Work to complete -> Give the records again in full, exactly as they appear, but without the pictures.

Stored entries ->
━━━━━━━━━━━━━━━━

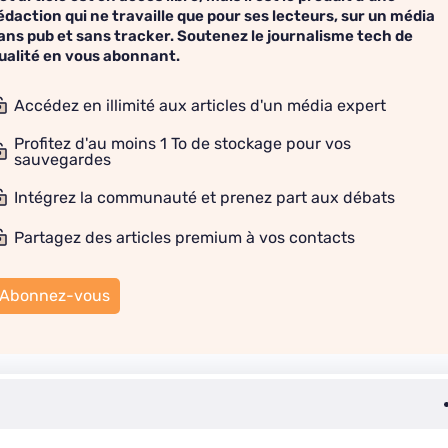
édaction qui ne travaille que pour ses lecteurs, sur un média
ans pub et sans tracker. Soutenez le journalisme tech de
ualité en vous abonnant.
Accédez en illimité aux articles d'un média expert
Profitez d'au moins 1 To de stockage pour vos
sauvegardes
Intégrez la communauté et prenez part aux débats
Partagez des articles premium à vos contacts
Abonnez-vous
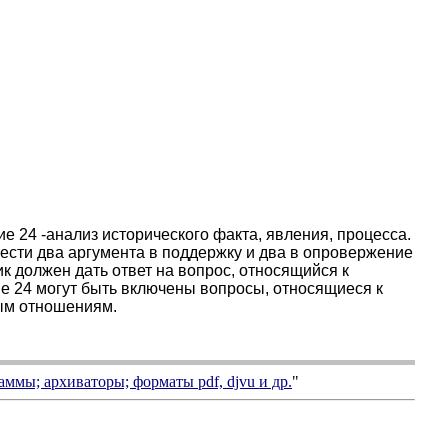
 24 -анализ исторического факта, явления, процесса.
ести два аргумента в поддержку и два в опровержение
ик должен дать ответ на вопрос, относящийся к
ие 24 могут быть включены вопросы, относящиеся к
ным отношениям.
аммы; архиваторы; форматы
pdf, djvu
и др.
"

━━━━━━━━━━━━━━━━

Result for this task ->
édaction qui ne travaille que pour ses lecteurs, sur un média
ans pub et sans tracker. Soutenez le journalisme tech de
ualité en vous abonnant.
Accédez en illimité aux articles d'un média expert
Profitez d'au moins 1 To de stockage pour vos
sauvegardes
Intégrez la communauté et prenez part aux débats
Partagez des articles premium à vos contacts
Abonnez-vous
 24 -анализ исторического факта, явления, процесса.
ести два аргумента в поддержку и два в опровержение
ик должен дать ответ на вопрос, относящийся к
ие 24 могут быть включены вопросы, относящиеся к
ным отношениям.
аммы; архиваторы; форматы
pdf, djvu
и др.
"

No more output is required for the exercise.